> _Goal of the exercise_
When you copy the records that follow, please keep every word exactly as it is and leave out the pictures.

Data extract START

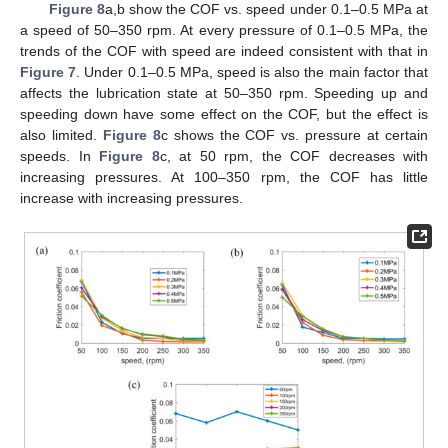
Figure 8
a,b show the COF vs. speed under 0.1–0.5 MPa at
a speed of 50–350 rpm. At every pressure of 0.1–0.5 MPa, the
trends of the COF with speed are indeed consistent with that in
Figure 7
. Under 0.1–0.5 MPa, speed is also the main factor that
affects the lubrication state at 50–350 rpm. Speeding up and
speeding down have some effect on the COF, but the effect is
also limited.
Figure 8
c shows the COF vs. pressure at certain
speeds. In
Figure 8
c, at 50 rpm, the COF decreases with
increasing pressures. At 100–350 rpm, the COF has little
increase with increasing pressures.
13. May
14. May
15. May
16. May
17. May
18. May
19. May
20. May
21. May
23. May
24. May
25. May
26. May
27. May
28. May
29. May
30. May
31. May
2. Jun
3. Jun
4. Jun
5. Jun
6. Jun
7. Jun
8. Jun
9. Jun
10. Jun
12. Jun
13. Jun
14. Jun
15. Jun
16. Jun
17. Jun
18. Jun
19. Jun
20. Jun
22. Jun
23. Jun
24. Jun
25. Jun
26. Jun
27. Jun
28. Jun
29. Jun
30. Jun
2. Jul
3. Jul
4. Jul
5. Jul
6. Jul
7. Jul
8. Jul
9. Jul
10. Jul
12. Jul
13. Jul
14. Jul
15. Jul
16. Jul
17. Jul
18. Jul
19. Jul
20. Jul
22. Jul
23. Jul
24. Jul
25. Jul
26. Jul
27. Jul
28. Jul
29. Jul
30. Jul
1. Aug
2. Aug
3. Aug
4. Aug
5. Aug
6. Aug
7. Aug
8. Aug
9. Aug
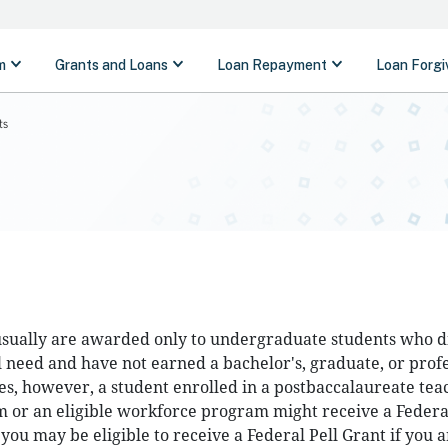
ts
 usually are awarded only to undergraduate students who d
l need and have not earned a bachelor's, graduate, or prof
es, however, a student enrolled in a postbaccalaureate tea
m or an eligible workforce program might receive a Federal
 you may be eligible to receive a Federal Pell Grant if you a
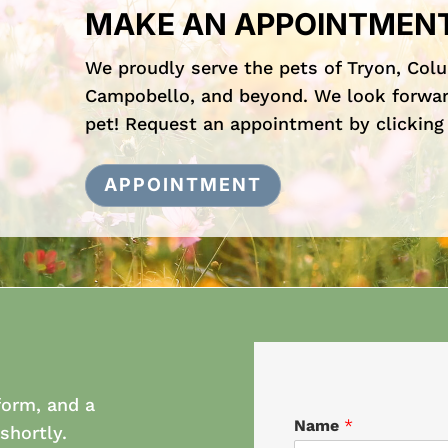
MAKE AN APPOINTMEN
We proudly serve the pets of Tryon, Col
Campobello, and beyond. We look forwar
pet! Request an appointment by clicking
APPOINTMENT
form, and a
Name
*
shortly.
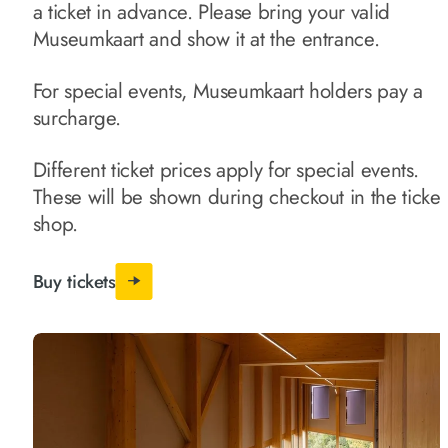
a ticket in advance. Please bring your valid
Museumkaart and show it at the entrance.
For special events, Museumkaart holders pay a
surcharge.
Different ticket prices apply for special events.
These will be shown during checkout in the ticket
shop.
Buy tickets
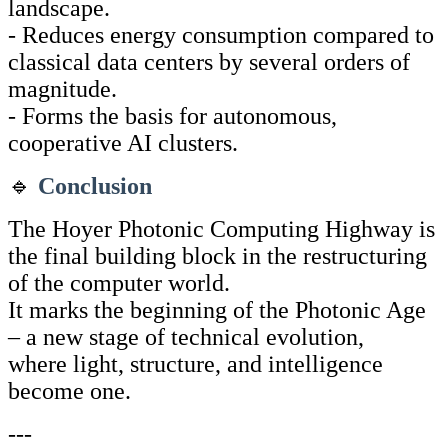
landscape.
- Reduces energy consumption compared to
classical data centers by several orders of
magnitude.
- Forms the basis for autonomous,
cooperative AI clusters.
🔹
Conclusion
The Hoyer Photonic Computing Highway is
the final building block in the restructuring
of the computer world.
It marks the beginning of the Photonic Age
– a new stage of technical evolution,
where light, structure, and intelligence
become one.
---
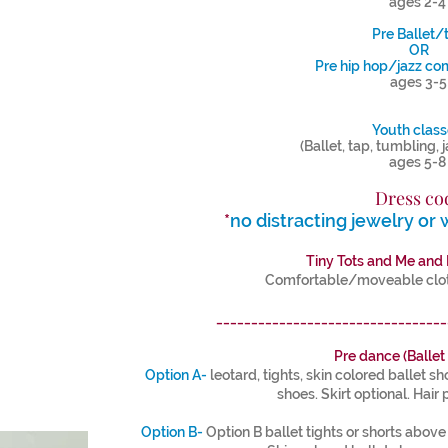
ages 2-
Pre Ballet/
OR
Pre hip hop/jazz co
ages 3-5
Youth clas
(Ballet, tap, tumbling, 
ages 5-
Dress co
*
no distracting jewelry or 
Tiny Tots and Me and
Comfortable/moveable cloth
_________________________________
Pre dance (Ballet
Option A-
leotard, tights, skin colored ballet s
shoes. Skirt optional. Hair 
Option B-
Option B ballet tights or shorts above th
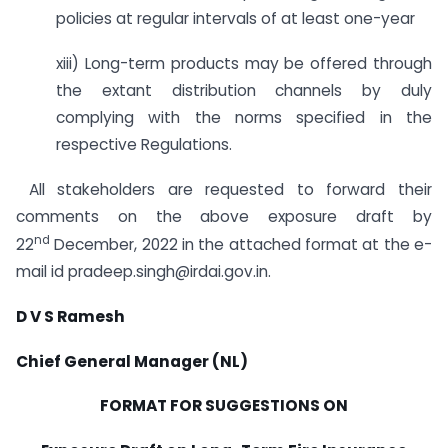
policies at regular intervals of at least one-year
xiii) Long-term products may be offered through
the extant distribution channels by duly
complying with the norms specified in the
respective Regulations.
All stakeholders are requested to forward their
comments on the above exposure draft by
nd
22
December, 2022 in the attached format at the e-
mail id pradeep.singh@irdai.gov.in.
D V S Ramesh
Chief General Manager (NL)
FORMAT FOR SUGGESTIONS ON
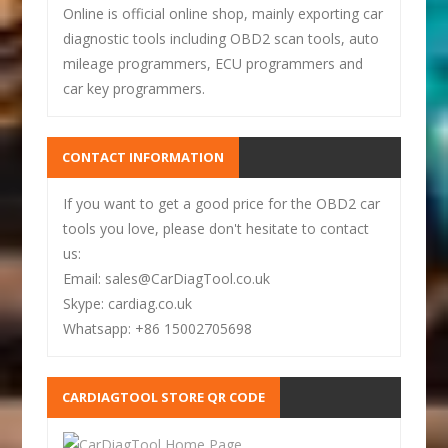
Online is official online shop, mainly exporting car
diagnostic tools including OBD2 scan tools, auto
mileage programmers, ECU programmers and
car key programmers.
CONTACT INFORMATION
If you want to get a good price for the OBD2 car
tools you love, please don't hesitate to contact
us:
Email: sales@CarDiagTool.co.uk
Skype: cardiag.co.uk
Whatsapp: +86 15002705698
CARDIAGTOOL STORE QR CODE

Data extract END

> _Task output_
Figure 8
a,b show the COF vs. speed under 0.1–0.5 MPa at
a speed of 50–350 rpm. At every pressure of 0.1–0.5 MPa, the
trends of the COF with speed are indeed consistent with that in
Figure 7
. Under 0.1–0.5 MPa, speed is also the main factor that
affects the lubrication state at 50–350 rpm. Speeding up and
speeding down have some effect on the COF, but the effect is
also limited.
Figure 8
c shows the COF vs. pressure at certain
speeds. In
Figure 8
c, at 50 rpm, the COF decreases with
increasing pressures. At 100–350 rpm, the COF has little
increase with increasing pressures.
13. May
14. May
15. May
16. May
17. May
18. May
19. May
20. May
21. May
23. May
24. May
25. May
26. May
27. May
28. May
29. May
30. May
31. May
2. Jun
3. Jun
4. Jun
5. Jun
6. Jun
7. Jun
8. Jun
9. Jun
10. Jun
12. Jun
13. Jun
14. Jun
15. Jun
16. Jun
17. Jun
18. Jun
19. Jun
20. Jun
22. Jun
23. Jun
24. Jun
25. Jun
26. Jun
27. Jun
28. Jun
29. Jun
30. Jun
2. Jul
3. Jul
4. Jul
5. Jul
6. Jul
7. Jul
8. Jul
9. Jul
10. Jul
12. Jul
13. Jul
14. Jul
15. Jul
16. Jul
17. Jul
18. Jul
19. Jul
20. Jul
22. Jul
23. Jul
24. Jul
25. Jul
26. Jul
27. Jul
28. Jul
29. Jul
30. Jul
1. Aug
2. Aug
3. Aug
4. Aug
5. Aug
6. Aug
7. Aug
8. Aug
9. Aug
ts
 usually are awarded only to undergraduate students who d
l need and have not earned a bachelor's, graduate, or prof
es, however, a student enrolled in a postbaccalaureate tea
m or an eligible workforce program might receive a Federal
 you may be eligible to receive a Federal Pell Grant if you a
MAKE AN APPOINTMEN
We proudly serve the pets of Tryon, Col
Campobello, and beyond. We look forwar
pet! Request an appointment by clicking
APPOINTMENT
form, and a
Name
*
shortly.
a ticket in advance. Please bring your valid
Museumkaart and show it at the entrance.
For special events, Museumkaart holders pay a
surcharge.
Different ticket prices apply for special events.
These will be shown during checkout in the ticket
shop.
Buy tickets
landscape.
- Reduces energy consumption compared to
classical data centers by several orders of
magnitude.
- Forms the basis for autonomous,
cooperative AI clusters.
🔹
Conclusion
The Hoyer Photonic Computing Highway is
the final building block in the restructuring
of the computer world.
It marks the beginning of the Photonic Age
– a new stage of technical evolution,
where light, structure, and intelligence
become one.
---
ages 2-
Pre Ballet/
OR
Pre hip hop/jazz co
ages 3-5
Youth clas
(Ballet, tap, tumbling, 
ages 5-
Dress co
*
no distracting jewelry or 
Tiny Tots and Me and
Comfortable/moveable cloth
_________________________________
Pre dance (Ballet
Option A-
leotard, tights, skin colored ballet s
shoes. Skirt optional. Hair 
Option B-
Option B ballet tights or shorts above th
policies at regular intervals of at least one-year
xiii) Long-term products may be offered through
the extant distribution channels by duly
complying with the norms specified in the
respective Regulations.
All stakeholders are requested to forward their
comments on the above exposure draft by
nd
22
December, 2022 in the attached format at the e-
mail id pradeep.singh@irdai.gov.in.
D V S Ramesh
Chief General Manager (NL)
FORMAT FOR SUGGESTIONS ON
Online is official online shop, mainly exporting car
diagnostic tools including OBD2 scan tools, auto
mileage programmers, ECU programmers and
car key programmers.
CONTACT INFORMATION
If you want to get a good price for the OBD2 car
tools you love, please don't hesitate to contact
us:
Email: sales@CarDiagTool.co.uk
Skype: cardiag.co.uk
Whatsapp: +86 15002705698
CARDIAGTOOL STORE QR CODE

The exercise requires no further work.